After reading the article “Beyond Model Collapse: Scaling Up with Synthesized Data Requires Reinforcement,” I felt compelled to write this blog post. I have strong opinions about model collapse in large language models, and my views have dramatically changed since the release of ChatGPT. Prior to ChatGPT, I did not even like the use of the term “artificial intelligence” because they are merely statistical models. While this is still true, there has been a significant leap in what LLMs can do compared to traditional machine learning or deep learning algorithms. Therefore, I now consider large language models, such as Claude, Gemini, and ChatGPT, worthy of being referred to as artificial intelligence. They have my approval. :)

My brain burnt a considerable amount of calories thinking about “model collapse” in terms of improving statistical inference robustness and protecting privacy. Model collapse occurs when model-generated data converge towards the most common outputs in the original data, essentially becoming more generic with each iteration. Prior to ChatGPT, I believed—and still believe—that we cannot extrapolate information with machine learning or deep learning algorithms; hence, synthetic data cannot do miracles. I have been well aware that models would collapse—converge to the mode(s) of the distributions. This is why I did not consider AI worthy of being referred to as “artificial intelligence” prior to LLMs, as they were merely sophisticated correlation machines that could not generate both new and correct information/data.

Why does this matter? If these models are doomed to collapse, it implies that we still need humans to create/generate new information so that we can train the AI models.

After ChatGPT, my opinion has changed, and I no longer think language models will necessarily collapse. On many occasions, I have seen large language models being creative and correct. The latter, however, has been assessed by me. The article above actually points out that as long as I am there as a verifier, large language models will not collapse. I have a role as a filter. As stated in the abstract, this is the most popular idea nowadays, but it is also scary because I believe it would not be difficult for another large language model to replace me as a verifier. This opens up a series of questions: At what point do humans become unnecessary in the loop?

I do think that AI can actually expand the boundaries of human knowledge on its own. This will become possible, especially after AIs have the opportunity to experiment. Consider an AI researcher, which is modeled to be an economist. This AI researcher develops a new econometric approach to gain statistical efficiency for a certain problem. It goes to the verifier (another AI) to receive feedback—another AI with expertise in testing such things. Then, it comes up with experiment designs to test whether the ideas work or not. It can simply use existing empirical approaches to test the quality of the new approach. This could be done with real datasets and/or with Monte Carlo simulations using artificial data. Then, it tests and responds with the results to the researcher AI: “It does (not) work. This approach is … in comparison to …” If it works, then it means the researcher AI invented a new econometric method. If it does not, it will retry. Based on my exposure to many large language models, I have seen many times that they can invent such things.
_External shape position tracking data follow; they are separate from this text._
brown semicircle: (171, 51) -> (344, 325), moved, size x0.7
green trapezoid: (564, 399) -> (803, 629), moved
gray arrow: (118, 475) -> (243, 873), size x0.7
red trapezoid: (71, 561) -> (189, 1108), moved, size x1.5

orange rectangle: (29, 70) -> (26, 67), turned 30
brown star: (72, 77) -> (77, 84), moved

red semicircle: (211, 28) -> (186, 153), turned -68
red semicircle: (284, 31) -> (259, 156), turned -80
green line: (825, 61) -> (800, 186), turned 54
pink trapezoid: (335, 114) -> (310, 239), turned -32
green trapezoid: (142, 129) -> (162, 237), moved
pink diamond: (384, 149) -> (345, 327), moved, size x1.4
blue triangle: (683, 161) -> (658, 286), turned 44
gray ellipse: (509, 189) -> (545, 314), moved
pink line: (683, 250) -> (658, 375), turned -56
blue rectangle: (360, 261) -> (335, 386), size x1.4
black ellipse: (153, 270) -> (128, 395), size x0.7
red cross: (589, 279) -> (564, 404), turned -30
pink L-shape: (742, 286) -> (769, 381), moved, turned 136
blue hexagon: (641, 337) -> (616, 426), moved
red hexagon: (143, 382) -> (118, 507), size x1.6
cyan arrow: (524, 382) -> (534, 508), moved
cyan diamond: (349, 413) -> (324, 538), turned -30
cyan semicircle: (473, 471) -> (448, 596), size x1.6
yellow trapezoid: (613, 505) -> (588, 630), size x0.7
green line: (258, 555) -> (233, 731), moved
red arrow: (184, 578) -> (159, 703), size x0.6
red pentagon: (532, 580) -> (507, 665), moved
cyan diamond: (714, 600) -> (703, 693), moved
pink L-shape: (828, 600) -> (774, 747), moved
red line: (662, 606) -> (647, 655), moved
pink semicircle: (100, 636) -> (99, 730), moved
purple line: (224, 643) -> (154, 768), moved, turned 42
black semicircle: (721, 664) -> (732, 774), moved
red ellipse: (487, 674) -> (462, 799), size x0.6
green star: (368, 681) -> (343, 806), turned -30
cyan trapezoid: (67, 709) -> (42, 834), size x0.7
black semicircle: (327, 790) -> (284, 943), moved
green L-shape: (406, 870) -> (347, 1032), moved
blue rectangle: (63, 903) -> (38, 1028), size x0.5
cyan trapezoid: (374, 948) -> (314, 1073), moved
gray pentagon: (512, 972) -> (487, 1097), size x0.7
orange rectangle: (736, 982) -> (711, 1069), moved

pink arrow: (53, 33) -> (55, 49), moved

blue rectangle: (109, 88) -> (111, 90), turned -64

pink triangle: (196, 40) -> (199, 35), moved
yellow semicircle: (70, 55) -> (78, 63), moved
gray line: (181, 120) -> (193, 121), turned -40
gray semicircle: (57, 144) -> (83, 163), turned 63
To my limited understanding, the bottlenecks will be CPUs and energy consumption. These types of feedback loops will be costly both in terms of computation and energy. I hope that in the future, it will NOT be cheaper to run an AI than to pay my salary.

Update: After publishing this blog post, I discovered a system that resembles a recursive model I described: Automated Design of Agentic Systems. There’s a GitHub repository for implementation and a paper that explains the recursive model using an empirical framework for evaluation.